A adoção de criptomoedas pela geração mais jovem

As criptomoedas precisam de mais educação económica

Adoção das criptomoedas pela geração mais jovem

Os jovens são atraídos pelas criptomoedas, como a Bitcoin e a Solana. Trata-se de activos digitais baseados na tecnologia blockchain, um registo descentralizado e seguro que regista as transacções sem a necessidade de intermediários como bancos ou governos. Criados para funcionar em redes informáticas peer-to-peer, oferecem uma alternativa aos sistemas financeiros tradicionais, garantindo transparência, segurança criptográfica e descentralização, eliminando assim o controlo centralizado.

Em que é que a Bitcoin é diferente das outras criptomoedas?

A Bitcoin, lançada em 2009 por uma pessoa ou grupo sob o pseudónimo Satoshi Nakamoto, é a primeira e mais conhecida criptomoeda. Lançou as bases da tecnologia blockchain e continua a ser uma referência. Difere de outras criptomoedas (como Ethereum, Litecoin, Ripple, etc.) em vários aspectos fundamentais. Eis as principais diferenças, com base nos dados das fontes Web fornecidas e nos conhecimentos gerais:

1. Origens e objetivo principal

  • Bitcoin: Concebida como uma moeda digital descentralizada para ser uma alternativa ao sistema monetário tradicional, centrada nos pagamentos peer-to-peer sem intermediários. O seu principal objetivo é servir de "moeda digital" e de reserva de valor, sendo frequentemente comparada ao "ouro digital".

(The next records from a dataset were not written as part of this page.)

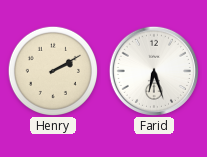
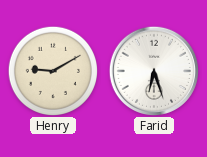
Henry: 2:10 -> 9:10
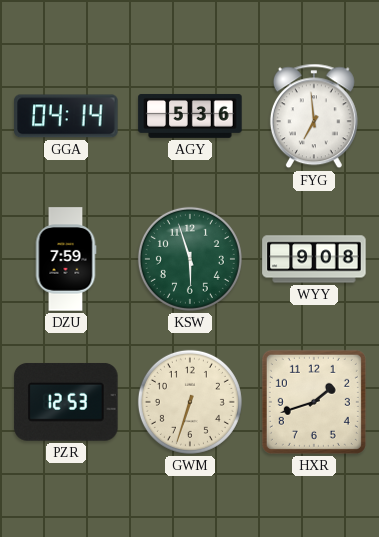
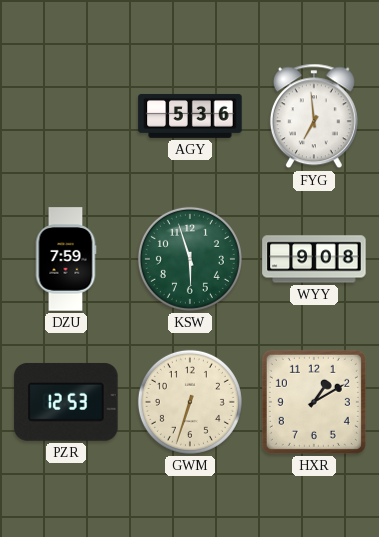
GGA: 04:14 -> none
HXR: 1:42 -> 1:10
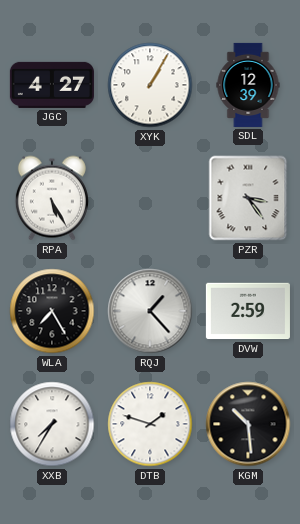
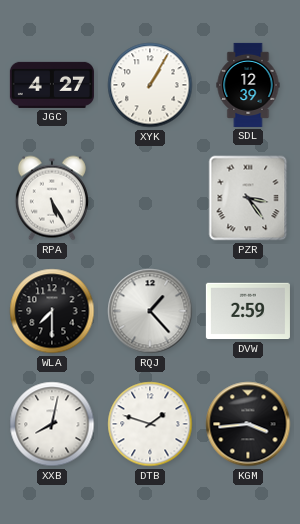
WLA: 7:25 -> 7:30
XXB: 7:35 -> 8:02
KGM: 10:29 -> 3:44
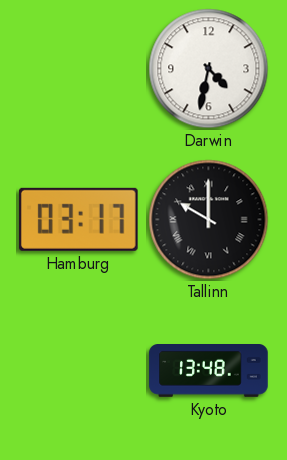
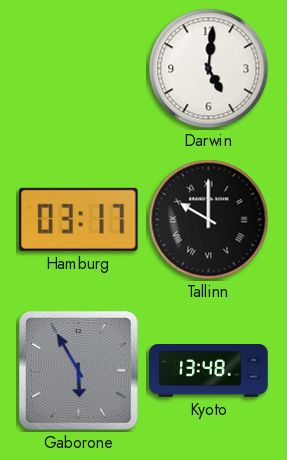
Darwin: 4:32 -> 5:01
Gaborone: none -> 5:55
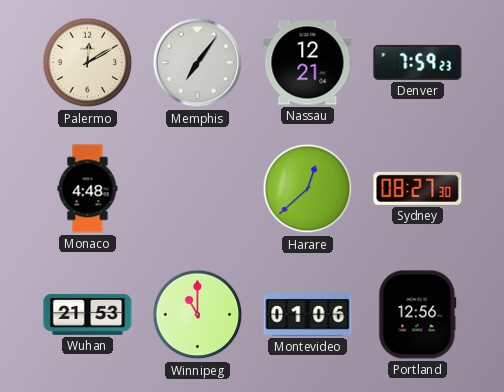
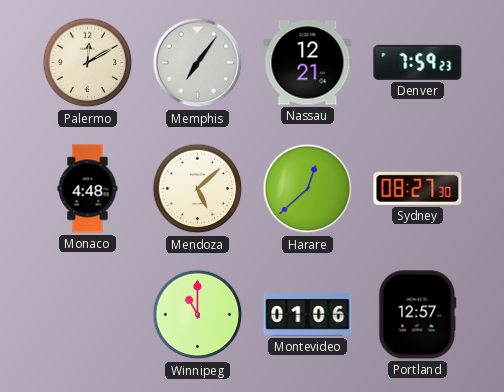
Mendoza: none -> 5:08
Wuhan: 21:53 -> none
Portland: 12:56 -> 12:57
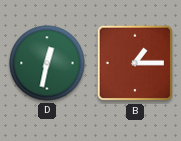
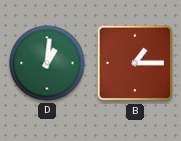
D: 12:32 -> 1:01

  • Outras criptomoedas (altcoins): Muitas altcoins, como a Ethereum, foram criadas para alargar ou melhorar a funcionalidade da Bitcoin. O Ethereum, por exemplo, introduz contratos inteligentes, permitindo aplicações descentralizadas (dapps) e finanças descentralizadas (DeFi), enquanto o Litecoin visa transacções mais rápidas e o Ripple (XRP) se centra em pagamentos internacionais rápidos e pouco dispendiosos para as instituições financeiras.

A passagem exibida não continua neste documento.